■ TASK DESCRIPTION: Would you show every line from the records that holds "others"?
%%
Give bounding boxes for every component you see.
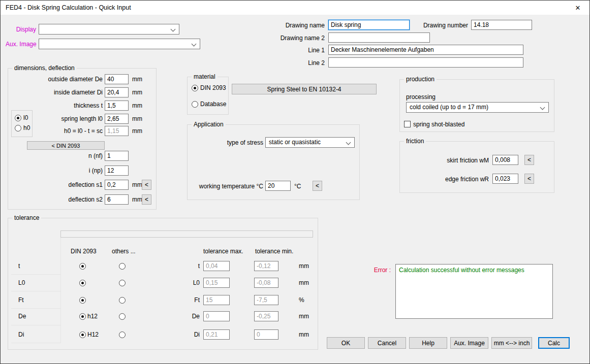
type-of-stress-value: static or quasistatic bbox=[269, 139, 321, 146]
mm-inch-toggle-button[interactable]: mm <--> inch bbox=[491, 337, 532, 349]
tolerance-Di-label: Di bbox=[161, 331, 200, 339]
tolerance-Di-min-input[interactable] bbox=[254, 329, 278, 340]
line1-input[interactable] bbox=[328, 45, 523, 55]
tolerance-t-din-radio[interactable] bbox=[79, 263, 86, 270]
tolerance-De-din-radio[interactable] bbox=[79, 313, 86, 320]
working-temperature-pick-button[interactable]: < bbox=[313, 181, 322, 191]
h0-radio[interactable] bbox=[15, 125, 21, 131]
line2-input[interactable] bbox=[328, 57, 523, 68]
tolerance-row-key: t bbox=[18, 262, 20, 270]
drawing-name2-label: Drawing name 2 bbox=[249, 35, 325, 42]
tolerance-header-din: DIN 2093 bbox=[71, 248, 97, 255]
tolerance-De-others-radio[interactable] bbox=[119, 313, 126, 320]
tolerance-t-others-radio[interactable] bbox=[119, 263, 126, 270]
l0-radio-label: l0 bbox=[23, 114, 28, 122]
tolerance-De-label: De bbox=[161, 313, 200, 320]
skirt-friction-input[interactable] bbox=[492, 155, 518, 165]
tolerance-t-max-input[interactable] bbox=[203, 261, 230, 271]
tolerance-header-others: others ... bbox=[112, 248, 136, 255]
spring-length-unit: mm bbox=[132, 115, 142, 123]
edge-friction-pick-button[interactable]: < bbox=[524, 174, 534, 184]
friction-group-title: friction bbox=[404, 138, 426, 145]
tolerance-L0-din-radio[interactable] bbox=[79, 280, 86, 286]
material-select-button[interactable]: Spring Steel to EN 10132-4 bbox=[232, 84, 377, 94]
aux-image-label: Aux. Image bbox=[6, 41, 36, 48]
tolerance-column-divider bbox=[60, 238, 61, 343]
inside-diameter-unit: mm bbox=[132, 89, 142, 96]
material-din-radio[interactable] bbox=[192, 85, 198, 91]
application-group: Application type of stress static or qua… bbox=[187, 124, 360, 200]
tolerance-L0-others-radio[interactable] bbox=[119, 280, 126, 286]
tolerance-Ft-din-radio[interactable] bbox=[79, 297, 86, 304]
n-input[interactable] bbox=[105, 151, 129, 161]
working-temperature-input[interactable] bbox=[265, 181, 291, 191]
cancel-button[interactable]: Cancel bbox=[368, 337, 406, 349]
tolerance-Di-max-input[interactable] bbox=[203, 329, 230, 340]
deflection-s1-unit: mm bbox=[132, 181, 142, 189]
tolerance-t-min-input[interactable] bbox=[254, 261, 278, 271]
close-icon[interactable]: ✕ bbox=[566, 1, 589, 15]
tolerance-Ft-max-input[interactable] bbox=[203, 295, 230, 305]
inside-diameter-input[interactable] bbox=[105, 87, 129, 97]
tolerance-group: tolerance DIN 2093 others ... tolerance … bbox=[8, 218, 318, 350]
deflection-s1-pick-button[interactable]: < bbox=[142, 180, 151, 190]
outside-diameter-input[interactable] bbox=[105, 74, 129, 84]
drawing-number-label: Drawing number bbox=[420, 22, 468, 29]
aux-image-combobox[interactable] bbox=[39, 39, 200, 49]
calc-button[interactable]: Calc bbox=[538, 337, 570, 349]
aux-image-button[interactable]: Aux. Image bbox=[450, 337, 488, 349]
edge-friction-input[interactable] bbox=[492, 174, 518, 184]
type-of-stress-label: type of stress bbox=[188, 139, 263, 147]
display-label: Display bbox=[10, 26, 36, 34]
tolerance-Di-others-radio[interactable] bbox=[119, 332, 126, 338]
drawing-name-input[interactable] bbox=[328, 20, 410, 30]
chevron-down-icon bbox=[540, 105, 545, 110]
help-button[interactable]: Help bbox=[409, 337, 447, 349]
material-database-radio-label: Database bbox=[200, 101, 226, 108]
skirt-friction-pick-button[interactable]: < bbox=[524, 155, 534, 165]
shot-blasted-checkbox[interactable] bbox=[404, 121, 411, 127]
type-of-stress-combobox[interactable]: static or quasistatic bbox=[265, 137, 355, 148]
tolerance-t-label: t bbox=[161, 262, 200, 270]
tolerance-De-max-input[interactable] bbox=[203, 311, 230, 321]
line1-label: Line 1 bbox=[284, 47, 325, 54]
display-combobox[interactable] bbox=[39, 24, 179, 35]
deflection-s2-input[interactable] bbox=[105, 194, 129, 205]
tolerance-De-din-option-label: h12 bbox=[87, 313, 98, 320]
error-message-text: Calculation successful without error mes… bbox=[399, 267, 524, 274]
spring-length-input[interactable] bbox=[105, 114, 129, 124]
drawing-number-input[interactable] bbox=[471, 20, 532, 30]
deflection-s2-pick-button[interactable]: < bbox=[142, 194, 151, 205]
tolerance-L0-min-input[interactable] bbox=[254, 278, 278, 288]
material-group: material DIN 2093 Database bbox=[187, 77, 229, 115]
tolerance-row-key: Ft bbox=[18, 296, 24, 304]
processing-label: processing bbox=[406, 93, 436, 101]
friction-group: friction skirt friction wM < edge fricti… bbox=[399, 141, 554, 193]
processing-combobox[interactable]: cold coiled (up to d = 17 mm) bbox=[406, 102, 549, 113]
h0-unit: mm bbox=[132, 127, 142, 135]
deflection-s1-input[interactable] bbox=[105, 180, 129, 190]
tolerance-Ft-unit: % bbox=[299, 296, 304, 304]
din2093-button[interactable]: < DIN 2093 bbox=[27, 141, 105, 150]
ok-button[interactable]: OK bbox=[327, 337, 365, 349]
tolerance-row-key: Di bbox=[18, 331, 24, 339]
tolerance-Di-din-radio[interactable] bbox=[79, 332, 86, 338]
deflection-s1-label: deflection s1 bbox=[8, 181, 103, 189]
tolerance-Ft-others-radio[interactable] bbox=[119, 297, 126, 304]
tolerance-L0-max-input[interactable] bbox=[203, 278, 230, 288]
tolerance-De-min-input[interactable] bbox=[254, 311, 278, 321]
chevron-down-icon bbox=[346, 140, 351, 145]
l0-radio[interactable] bbox=[15, 115, 21, 121]
material-database-radio[interactable] bbox=[192, 101, 198, 108]
deflection-s2-label: deflection s2 bbox=[8, 196, 103, 204]
tolerance-Ft-label: Ft bbox=[161, 296, 200, 304]
application-group-title: Application bbox=[192, 121, 226, 128]
thickness-unit: mm bbox=[132, 102, 142, 110]
tolerance-Ft-min-input[interactable] bbox=[254, 295, 278, 305]
i-input[interactable] bbox=[105, 166, 129, 176]
tolerance-t-unit: mm bbox=[299, 262, 309, 270]
tolerance-row-key: L0 bbox=[18, 279, 25, 287]
drawing-name2-input[interactable] bbox=[328, 32, 430, 43]
tolerance-L0-label: L0 bbox=[161, 279, 200, 287]
thickness-input[interactable] bbox=[105, 101, 129, 111]
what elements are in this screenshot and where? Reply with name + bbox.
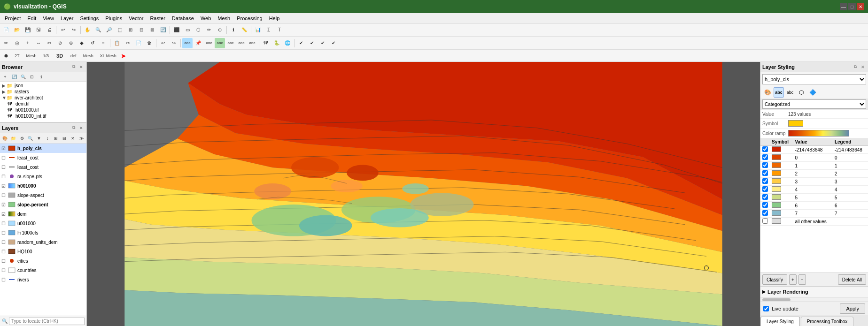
open-layer-style-btn[interactable]: 🎨 xyxy=(1,134,9,143)
layer-item-countries[interactable]: ☐ countries xyxy=(0,265,86,275)
layer-check-countries[interactable]: ☐ xyxy=(1,268,8,273)
layer-check-h-poly-cls[interactable]: ☑ xyxy=(1,146,8,151)
live-update-checkbox[interactable] xyxy=(763,306,769,311)
maximize-button[interactable]: □ xyxy=(848,3,856,10)
more-layers-btn[interactable]: ≫ xyxy=(78,134,85,143)
identify-btn[interactable]: ℹ xyxy=(228,25,239,35)
layer-check-lc2[interactable]: ☐ xyxy=(1,165,8,170)
browser-float-btn[interactable]: ⧉ xyxy=(70,64,77,70)
globe-btn[interactable]: 🌐 xyxy=(282,38,293,48)
zoom-sel-btn[interactable]: ⊠ xyxy=(147,25,157,35)
class-row-2[interactable]: 1 1 xyxy=(760,162,868,170)
layer-check-rivers[interactable]: ☐ xyxy=(1,277,8,282)
layer-item-slope-percent[interactable]: ☑ slope-percent xyxy=(0,200,86,209)
browser-item-json[interactable]: ▶ 📁 json xyxy=(1,83,85,89)
styling-close-btn[interactable]: ✕ xyxy=(860,64,866,70)
layer-item-random[interactable]: ☐ random_units_dem xyxy=(0,237,86,247)
class-check-2[interactable] xyxy=(762,162,768,168)
browser-item-h001000int[interactable]: 🗺 h001000_int.tif xyxy=(1,113,85,119)
undo2-btn[interactable]: ↩ xyxy=(158,38,168,48)
class-row-1[interactable]: 0 0 xyxy=(760,154,868,162)
class-check-1[interactable] xyxy=(762,154,768,160)
def-mesh-btn[interactable]: def xyxy=(68,51,79,61)
minimize-button[interactable]: — xyxy=(840,3,847,10)
layer-check-h001000[interactable]: ☑ xyxy=(1,183,8,189)
xl-mesh-btn[interactable]: XL Mesh xyxy=(98,51,119,61)
select-btn[interactable]: ⬛ xyxy=(171,25,182,35)
class-row-0[interactable]: -2147483648 -2147483648 xyxy=(760,146,868,154)
btn-3d[interactable]: 3D xyxy=(53,51,66,61)
select-poly-btn[interactable]: ⬡ xyxy=(193,25,203,35)
layer-check-lc1[interactable]: ☐ xyxy=(1,155,8,160)
menu-mesh[interactable]: Mesh xyxy=(215,15,233,22)
menu-database[interactable]: Database xyxy=(169,15,197,22)
h-scrollbar[interactable] xyxy=(760,297,868,302)
layer-item-h001000[interactable]: ☑ h001000 xyxy=(0,181,86,190)
layer-check-sa[interactable]: ☐ xyxy=(1,193,8,198)
tab-layer-styling[interactable]: Layer Styling xyxy=(760,317,800,326)
label-btn[interactable]: abc xyxy=(182,38,193,48)
save-btn[interactable]: 💾 xyxy=(23,25,33,35)
layer-item-hq100[interactable]: ☐ HQ100 xyxy=(0,247,86,256)
check-btn4[interactable]: ✔ xyxy=(328,38,339,48)
zoom-full-btn[interactable]: ⊞ xyxy=(125,25,136,35)
class-row-6[interactable]: 5 5 xyxy=(760,194,868,202)
layers-close-btn[interactable]: ✕ xyxy=(78,125,85,131)
manage-layer-btn[interactable]: ⚙ xyxy=(18,134,26,143)
layer-item-least-cost-2[interactable]: ☐ least_cost xyxy=(0,162,86,172)
menu-project[interactable]: Project xyxy=(2,15,23,22)
layer-item-rivers[interactable]: ☐ rivers xyxy=(0,275,86,284)
search-input[interactable] xyxy=(9,318,85,325)
redo2-btn[interactable]: ↪ xyxy=(169,38,179,48)
georef-btn[interactable]: 🗺 xyxy=(261,38,271,48)
stat-summary-btn[interactable]: Σ xyxy=(264,25,274,35)
add-class-btn[interactable]: + xyxy=(789,274,797,285)
add-feature-btn[interactable]: + xyxy=(23,38,33,48)
copy-btn[interactable]: 📄 xyxy=(133,38,144,48)
menu-raster[interactable]: Raster xyxy=(147,15,168,22)
menu-web[interactable]: Web xyxy=(198,15,214,22)
class-check-6[interactable] xyxy=(762,194,768,200)
layers-float-btn[interactable]: ⧉ xyxy=(70,125,77,131)
close-button[interactable]: ✕ xyxy=(857,3,864,10)
classify-button[interactable]: Classify xyxy=(762,274,787,285)
digitize-btn[interactable]: ✏ xyxy=(1,38,11,48)
class-row-8[interactable]: 7 7 xyxy=(760,210,868,218)
label-tool-btn3[interactable]: abc xyxy=(215,38,225,48)
python-btn[interactable]: 🐍 xyxy=(271,38,282,48)
style-diagram-icon[interactable]: 🔷 xyxy=(807,87,818,98)
undo-btn[interactable]: ↩ xyxy=(58,25,68,35)
filter-legend-btn[interactable]: ▼ xyxy=(35,134,43,143)
class-check-9[interactable] xyxy=(762,218,768,224)
browser-close-btn[interactable]: ✕ xyxy=(78,64,85,70)
mesh-btn[interactable]: ⬢ xyxy=(2,51,10,61)
class-check-0[interactable] xyxy=(762,146,768,152)
styling-float-btn[interactable]: ⧉ xyxy=(852,64,859,70)
remove-class-btn[interactable]: − xyxy=(798,274,806,285)
select-rect-btn[interactable]: ▭ xyxy=(182,25,193,35)
browser-collapse-btn[interactable]: ⊟ xyxy=(28,73,36,81)
layer-selector[interactable]: h_poly_cls xyxy=(762,74,866,84)
layer-check-fr[interactable]: ☐ xyxy=(1,230,8,235)
delete-all-button[interactable]: Delete All xyxy=(838,274,866,285)
label-tool-btn4[interactable]: abc xyxy=(225,38,236,48)
browser-item-h001000[interactable]: 🗺 h001000.tif xyxy=(1,107,85,113)
select-radius-btn[interactable]: ⊙ xyxy=(215,25,225,35)
move-feature-btn[interactable]: ↔ xyxy=(33,38,44,48)
class-check-8[interactable] xyxy=(762,210,768,216)
zoom-native-btn[interactable]: ⬚ xyxy=(115,25,125,35)
class-check-3[interactable] xyxy=(762,170,768,176)
layer-check-dem[interactable]: ☑ xyxy=(1,212,8,217)
label-tool-btn2[interactable]: abc xyxy=(204,38,214,48)
layer-check-u[interactable]: ☐ xyxy=(1,221,8,226)
offset-btn[interactable]: ≡ xyxy=(98,38,108,48)
select-freehand-btn[interactable]: ✏ xyxy=(204,25,214,35)
layer-check-ra[interactable]: ☐ xyxy=(1,174,8,179)
mesh3-btn[interactable]: Mesh xyxy=(81,51,96,61)
class-row-5[interactable]: 4 4 xyxy=(760,186,868,194)
menu-layer[interactable]: Layer xyxy=(58,15,77,22)
menu-settings[interactable]: Settings xyxy=(77,15,101,22)
layer-check-rand[interactable]: ☐ xyxy=(1,240,8,245)
edit-node-btn[interactable]: ◎ xyxy=(12,38,22,48)
annotation-btn[interactable]: T xyxy=(274,25,285,35)
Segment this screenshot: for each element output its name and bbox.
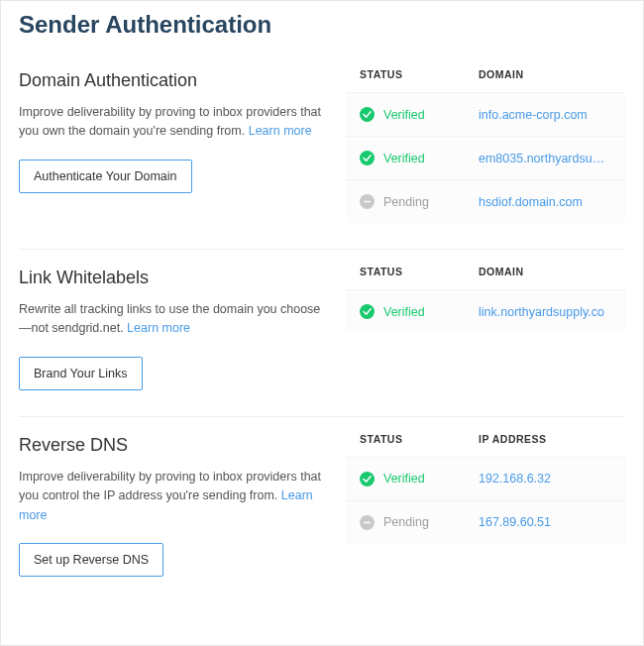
%%
■ OUTPUT:
tolerance-De-others-radio[interactable] bbox=[119, 313, 126, 320]
tolerance-t-others-radio[interactable] bbox=[119, 263, 126, 270]
tolerance-header-others: others ... bbox=[112, 248, 136, 255]
tolerance-L0-others-radio[interactable] bbox=[119, 280, 126, 286]
tolerance-group: tolerance DIN 2093 others ... tolerance … bbox=[8, 218, 318, 350]
tolerance-Di-others-radio[interactable] bbox=[119, 332, 126, 338]
tolerance-Ft-others-radio[interactable] bbox=[119, 297, 126, 304]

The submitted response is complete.